Washington: A new mathematical model has provided scientists with a deeper insight into how brain remains stable during the learning process.
Complex biochemical signals that coordinate fast and slow changes in neuronal networks keep the brain in balance during learning.
Neuronal networks form a learning machine that allows the brain to extract and store new information from its surroundings via the senses. Researchers have long puzzled over how the brain achieves sensitivity and stability to unexpected new experiences during learning, two seemingly contradictory requirements.
To address the problem, the team turned to a classic experimental system. After birth, the visual area of the brain's cortex undergoes rapid modification to match the properties of neurons when seeing the world through the left and right eyes, a phenomenon termed "ocular dominance plasticity," or ODP. The discovery of this dramatic plasticity was recognized by the 1981 Nobel Prize in Physiology or Medicine awarded to David H. Hubel and Torsten N. Wiesel.
ODP learning contains a paradox that puzzled researchers, it relies on fast-acting changes in activity called "Hebbian plasticity" in which neural connections strengthen or weaken almost instantly depending on their frequency of use. However, acting alone, this process could lead to unstable activity levels.

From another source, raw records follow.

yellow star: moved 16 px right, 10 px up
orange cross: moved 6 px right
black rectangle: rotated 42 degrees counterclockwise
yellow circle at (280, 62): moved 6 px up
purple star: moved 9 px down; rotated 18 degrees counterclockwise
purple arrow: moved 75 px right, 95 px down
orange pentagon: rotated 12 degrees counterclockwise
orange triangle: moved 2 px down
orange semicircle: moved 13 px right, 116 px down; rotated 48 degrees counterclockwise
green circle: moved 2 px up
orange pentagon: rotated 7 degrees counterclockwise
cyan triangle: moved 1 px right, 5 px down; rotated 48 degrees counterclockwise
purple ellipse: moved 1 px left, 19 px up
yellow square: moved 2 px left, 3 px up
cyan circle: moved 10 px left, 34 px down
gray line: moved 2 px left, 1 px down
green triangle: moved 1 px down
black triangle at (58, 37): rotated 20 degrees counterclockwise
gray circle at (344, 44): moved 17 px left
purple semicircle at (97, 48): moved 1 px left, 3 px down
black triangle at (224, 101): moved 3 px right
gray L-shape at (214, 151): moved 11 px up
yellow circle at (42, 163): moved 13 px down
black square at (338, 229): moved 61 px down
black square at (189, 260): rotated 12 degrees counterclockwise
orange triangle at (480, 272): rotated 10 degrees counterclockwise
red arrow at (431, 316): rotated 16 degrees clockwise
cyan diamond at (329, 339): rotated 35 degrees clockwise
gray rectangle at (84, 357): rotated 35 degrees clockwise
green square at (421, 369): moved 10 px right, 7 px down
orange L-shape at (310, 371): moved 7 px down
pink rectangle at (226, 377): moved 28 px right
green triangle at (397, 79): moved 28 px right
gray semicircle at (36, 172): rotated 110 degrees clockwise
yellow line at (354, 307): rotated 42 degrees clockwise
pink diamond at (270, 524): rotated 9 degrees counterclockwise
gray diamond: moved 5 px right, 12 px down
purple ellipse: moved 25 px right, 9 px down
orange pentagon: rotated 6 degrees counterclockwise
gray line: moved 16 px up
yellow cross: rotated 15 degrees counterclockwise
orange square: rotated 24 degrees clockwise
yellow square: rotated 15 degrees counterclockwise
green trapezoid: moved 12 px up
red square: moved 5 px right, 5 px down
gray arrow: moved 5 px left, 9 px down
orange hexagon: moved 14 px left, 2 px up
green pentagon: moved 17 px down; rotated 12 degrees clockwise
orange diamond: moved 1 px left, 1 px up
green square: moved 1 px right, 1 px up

By modeling Hebbian and homeostatic plasticity together, mathematicians Taro Toyoizumi and Ken Miller of Columbia saw a possible resolution to the paradox of brain stability during learning.
The theory and experimental findings showed that fast Hebbian and slow homeostatic plasticity work together during learning, but only after each has independently assured stability on its own timescale.
The study is published in the journal Neuron.